America is divided.  In the last four presidential elections, two have been won by Democrats and two by Republicans.  One of those presidents ran on a platform to get us out of war; another got us into a new war.  The country is torn apart not only by foreign policy, but also by domestic unrest.  Last year, amid charges of discrimination and police brutality, there were riots and arson in a major American city that required the National Guard to restore order.  Many people predict more civil unrest to come.  And this despite the last seven years of a Democratic administration in Washington.

On the campaign trail, the Republican presidential candidate from the last election is sitting this one out.  The establishment candidates in the race are primarily challenged by a non-Washington newcomer to politics.  He had a very successful career as a negotiator, entertainer, and television personality and was actually a Democrat in earlier years.

For the Democrats, the presumptive candidate, far from coasting to victory, is challenged by a liberal northern senator who surprised everyone with his vote totals in the New Hampshire primary after energizing young voters.  The presumptive candidate no longer seems invincible.

And because of dissatisfaction with both parties, there's even talk that a third party-candidate may emerge.  No one can predict what impact that may have on the election.

So what year are we talking about?  2016?  Yes, all of this is true this year.  But every point is also true of another election year of our past, and one that resulted in a major political upheaval: 1968.

At this point in 1968, incumbent Lyndon Johnson suffered a psychological, if not a statistical, defeat in New Hampshire at the hands of Minnesota senator Eugene McCarthy, who was running on an anti-Vietnam War platform.  While Dwight Eisenhower successfully campaigned to end the war in Korea, Democrat Johnson committed us deeply into Vietnam.

For the Republicans, the 1964 nominee, Barry Goldwater, sat this one out.  However, his ill-fated campaign inspired another westerner, Ronald Reagan, to enter politics.  Former Democrat, union leader, and movie and television star, Reagan had just become governor of California in 1967, and he was already challenging the political philosophy of Eastern establishment Republicans such as Nelson Rockefeller and former senator and vice president Richard Nixon.

Detroit was the city on fire the year before, in 1967, and the rumors were starting to spread that former Alabama governor George Wallace might mount a third-party campaign in protest of the Johnson domestic civil rights programs.

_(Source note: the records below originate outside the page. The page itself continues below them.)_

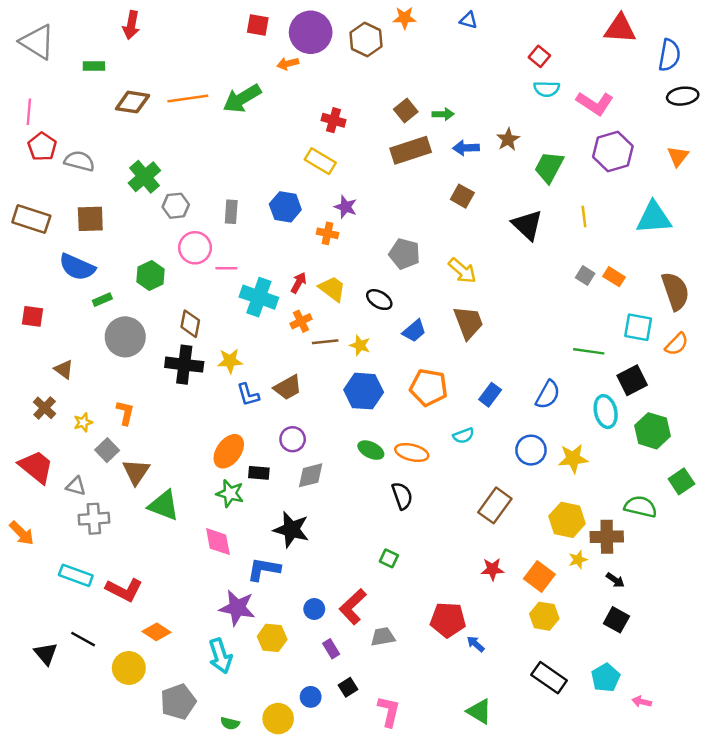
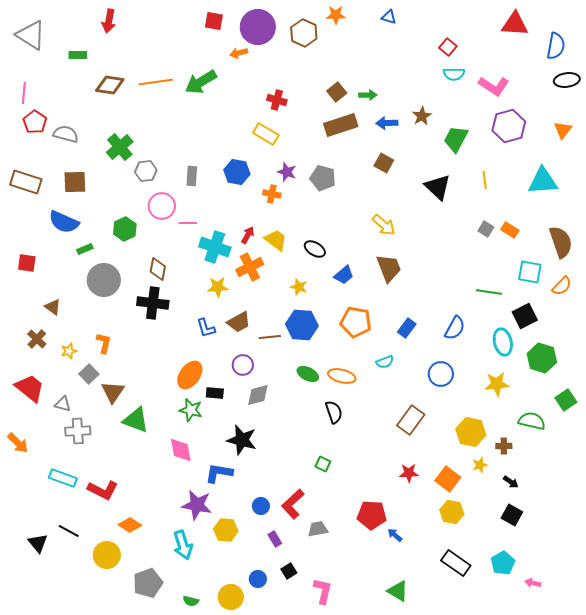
gray pentagon: (405, 254) -> (323, 178), moved
orange cross: (301, 321) -> (250, 267), size x1.5
brown line: (325, 342) -> (270, 337), moved
yellow star: (230, 361) -> (218, 287), moved
yellow star: (573, 458) -> (497, 384), moved
brown cross: (607, 537) -> (504, 446), size x0.6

The point of all this is not to predict that, as in 1968, the winner in 2016 will be the Republican nominee.  The real point of this comparison is this: we may not have seen anything yet!  Consider all of the dramatic events that happened after this point in 1968.

Seeing what happened in New Hampshire, Robert Kennedy entered the Democratic presidential race in mid-March, and Lyndon Johnson gave up his inevitable candidacy at the end of that month.  Following the assassination of Martin Luther King, Jr. in April, many American cities, including Washington, D.C., were under siege with civil unrest and riots.  Then Robert Kennedy was assassinated in early June.  When the Democrats went to their convention in Chicago that August, the world saw Mayor Richard J. Daley unleash his police and police dogs on the young protesters, and the severally battered party emerged with the incumbent vice president, Hubert Humphrey, as its candidate.

Ronald Reagan received only 14% of the delegates on the first vote of the Republican convention, and Reagan and Rockefeller combined were not enough to deny Richard Nixon the nomination.  So the establishment did win – that one.  The third-party candidacy of George Wallace also did emerge.  Wallace received 14% of the popular vote and 46 electoral votes in 1968, which most historians agree was instrumental in releasing the Southern states from the Democratic New Deal coalition and starting to turn them from blue to red.  All in all, a momentous election that could not in any way have been predicted in February 1968.

So, as Yogi Berra profoundly phrased it, "It ain't over 'til it's over."